In April 2016, Versa Capital's Vestis Retail Group, which owns Bob's, Sport Chalet, and Eastern Mountain Sports, announced that it had filed for bankruptcy protection and reorganization under Chapter 11 of the United States Bankruptcy Code. Vestis said it would reorganize and focus on the operations of Eastern Mountain and Bob's, while all Sports Chalet stores would close. A new holding company, Eastern Outfitters, was created to manage EMS and Bob's stores.

=== 2017 bankruptcy and Sports Direct acquisition ===
By February 2017, Eastern Outfitters filed for bankruptcy. The company planned to close 48 of its 86 stores in the Northeast. On April 19, 2017, after expanding to nearly 50 stores at its peak, Sports Direct International plc received permission to acquire Bob's Stores and Eastern Mountain Sports for $101 million. Nine out of 13 stores in Connecticut alone were scheduled for closure.

=== GoDigital acquisition, final bankruptcy and liquidation ===
In August 2021, Sports Direct announced it would review its options after Nike noted it would stop supplying certain accounts include Bob's Stores. In May 2022, Bob's Stores and Eastern Mountain Sports were sold to GoDigital Media Group for $70 million.

In May 2024, 150 employees based in Meriden, Connecticut were laid off after its bank refused to provide funding for payroll and benefits. The company will look for alternative funding in order to avoid a complete shutdown.

In June 2024, SDI Stores filed for Chapter 11 bankruptcy protection, marking Bob's Stores fourth time in bankruptcy protection. The filing came after the company announced that up to 10 stores would close from Bob's Stores and EMS. SDI Stores owed millions of dollars in unpaid debt to many of its creditors. As a result of the bankruptcy, the Meriden warehouse will close and all future online ordering purchases will be directed to stores.

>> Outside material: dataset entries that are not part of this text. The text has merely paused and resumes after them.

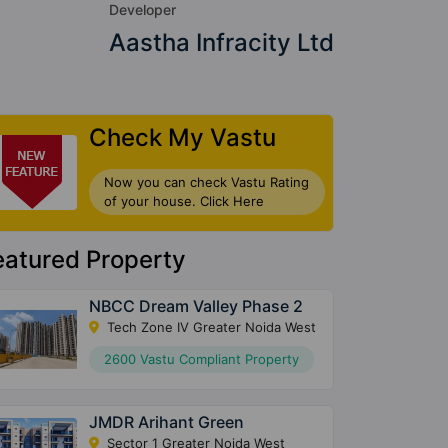
Developer
Aastha Infracity Ltd
Check My Vastu
Now you can check Vastu Rating
of your house. Click Here
eatured Property
NBCC Dream Valley Phase 2
Tech Zone IV Greater Noida West
2600 Vastu Compliant Property
JMDR Arihant Green
Sector 1 Greater Noida West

However, in July 2024, SDI Stores announced that it would permanently close all of its remaining Bob's Stores locations and a select number of Eastern Mountain Sports locations, with liquidation sales beginning immediately after the announcement. Stores were set to close on July 14, 2024, but as of September 2024, liquidation sales were still ongoing. The last stores closed by the end of September 2024. As a result of the announcement, future locations in Fairfield and Norwalk, both located in former Bed Bath & Beyond locations, never opened, amongst a planned remodel at its Manchester location that was supposed to include Eastern Mountain Sports.